Speaker
Description
Helium nanodroplets are quantum fluid clusters that feature extraordinary properties such as ultralow temperature and superfluidity. They have mostly been used as inert nanometer-sized cryo-matrices for isolating molecules and for aggregating molecular complexes and nanostructures that are hard or impossible to form by other means. However, when helium nanodroplets are resonantly excited or photoionized, they turn into a highly reactive species that feature a complex reaction dynamics.

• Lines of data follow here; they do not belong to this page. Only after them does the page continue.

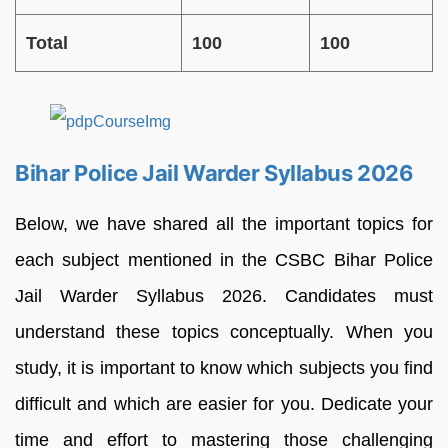
Total
100
100
Bihar Police Jail Warder Syllabus 2026
Below, we have shared all the important topics for
each subject mentioned in the CSBC Bihar Police
Jail Warder Syllabus 2026. Candidates must
understand these topics conceptually. When you
study, it is important to know which subjects you find
difficult and which are easier for you. Dedicate your
time and effort to mastering those challenging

In this contribution I’ll present experiments probing the ultrafast dynamics of pure and doped helium nanodroplets initiated by resonant photoexcitation and ionization of the helium droplets. Using synchrotron radiation, free-electron lasers and high-harmonic generation sources, we track ultrafast relaxation processes such as internal conversion, bubble formation, as well as energy- and charge-transfer ionization between (super-)excited helium atoms and between helium atoms and attached dopant atoms and molecules [1-5]. In particular, interatomic Coulombic decay (ICD) processes prevail nearly in the entire extreme-ultraviolet range of the spectrum [6-12]. ICD is initiated by resonant single or double excitation [6,7], simultaneous ionization and excitation [8], and indirectly by photoelectron impact excitation [9,10]. By forming tailored complexes in helium nanodroplets, their ionization and fragmentation dynamics can be studied under controlled conditions [12,13].
References
[1] C. Medina et al., New Journal of Physics 25, 053030 (2023).
[2] A. C. LaForge et al., PCCP 24, 28844-28852 (2022).
[3] J. D. Asmussen et al., J. Phys. Chem. Lett. 13, 4470–4478 (2022).
[4] A. C. LaForge et al., Phys. Rev. X 11, 021011 (2021).
[5] J. D. Asmussen et al., J Chem. Phys. 159, 034301 (2023).
[6] L. Ben Ltaief et al., Phys. Rev. Research 6, 013019 (2024).
[7] B. Bastian et al., Phys. Rev. Lett. 132, 233001 (2024).
[8] M. Shcherbinin et al., Phys. Rev. A 96, 013407 (2017).
[9] L. Ben Ltaief et al., Phys. Rev. Lett. 131, 023001 (2023).
[10] L. Ben Ltaief et al., Rep. Prog. Phys. 88, 037901 (2025).
[11] A. C. LaForge et al., Rep. Prog. Phys. 87, 126402 (2024).
[12] J. D. Asmussen et al., PCCP 25, 24819 – 24828 (2023).
[13] S. De et al., J. Chem. Phys. 160, 094308 (2024).